When I visit Ireland I often stay with my Aunt Linda and Uncle Martin. And on one particular Friday, we had planned on having dinner at my Aunt Clare’s house. My cousins were coming in from all over: Diane was traveling up on the train from Dublin, Michelle was driving in from Mullingar, Margaret and Daniel were working all day and David was in college locally. It was those five people, plus my Aunt Linda, Uncle Martin, and me heading to my Aunt Clare’s who had a similarly numbered household with comparable schedules. This group doesn’t often ALL get together for dinner so seems like some time management would be involved!?!
I was on vacation with no car and typically things were planned for me so I happily went with the flow. I found a lift into town to do some much-needed shopping, so I asked my Aunt Linda what time I should return for dinner? I was met with a lighthearted chuckle and a shrug of the shoulders, with my Aunt Linda responding that dinner would be in the evening at dinner time. O K A Y.

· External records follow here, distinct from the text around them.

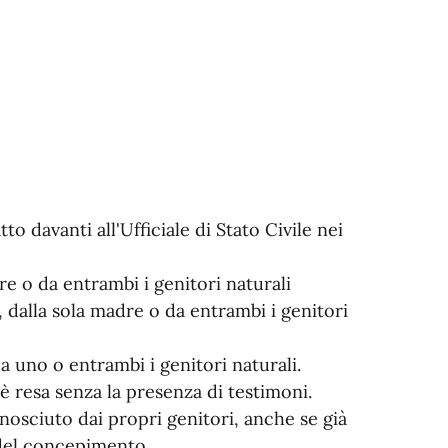
to davanti all'Ufficiale di Stato Civile nei
re o da entrambi i genitori naturali
, dalla sola madre o da entrambi i genitori
a uno o entrambi i genitori naturali.
 è resa senza la presenza di testimoni.
onosciuto dai propri genitori, anche se già
 del concepimento.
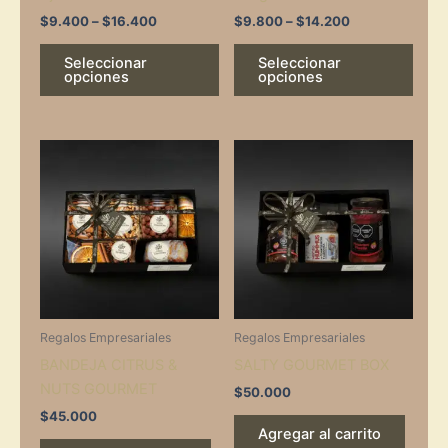
on
on
$
9.400
–
$
16.400
$
9.800
–
$
14.200
the
the
Seleccionar
Seleccionar
product
prod
opciones
opciones
page
page
Regalos Empresariales
Regalos Empresariales
BANDEJA CITRUS &
SALTY GOURMET BOX
NUTS GOURMET
$
50.000
$
45.000
Agregar al carrito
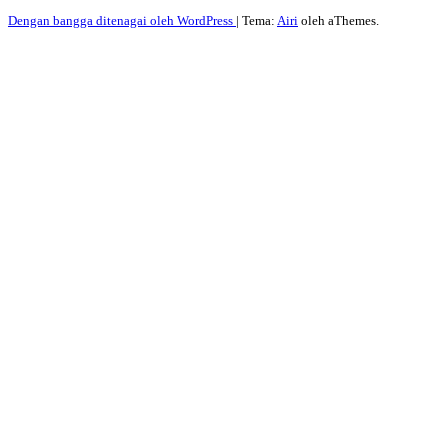
Dengan bangga ditenagai oleh WordPress
|
Tema:
Airi
oleh aThemes.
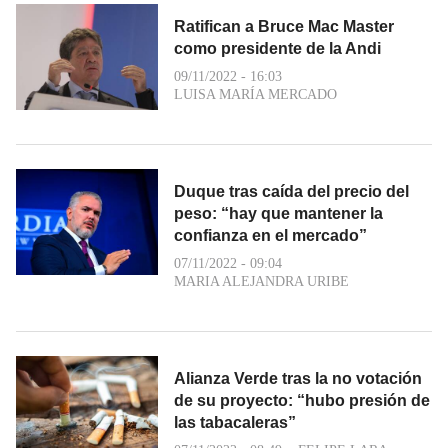
Ratifican a Bruce Mac Master
como presidente de la Andi
09/11/2022 - 16:03
LUISA MARÍA MERCADO
Duque tras caída del precio del
peso: “hay que mantener la
confianza en el mercado”
07/11/2022 - 09:04
MARIA ALEJANDRA URIBE
Alianza Verde tras la no votación
de su proyecto: “hubo presión de
las tabacaleras”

So I tried another angle. I asked, "What time does Diane's train get in?" My Aunt Linda responds "Well let me see now, it would be before dinner." Hhhmmm.
Third attempt. I texted my cousin Michelle to see what time she was arriving; she was working all day and with the drive from Mullingar to Sligo I figured she'd have to do some planning. Michelle's response "Hiya, Louise. I don't know what time dinner is. All packed and getting on the road after work. See you soon!"
How is it that no one knew what time dinner was? Yet, we all made it to my aunt’s house in time for dinner. My answer is that Irish people build their day around daily plans and not specific times. Of course, there are exceptions such as with dinner reservations, kids' schedules, and work obligations. But when it comes to making plans with your social circle we all have an understanding of each other's schedules. So in the case of my aunt we all had a rough idea of when work, childcare, or studying wrapped up so no one felt it necessary to name a specific time for dinner.
The 2021 United Nations World Happiness Report ranks 149 countries for happiness. Ireland is ranked at number 13 and it typically has stayed around that ranking for the past decade. There are six factors as to why countries make the ‘rank for happiness’, two of which are social support and generosity. I believe that because of the way the Irish approach time and planning - planning their day around events and not specific times - this leaves them with wiggle room in their day to build connections, be kind, and feel more part of a community and therefore happier.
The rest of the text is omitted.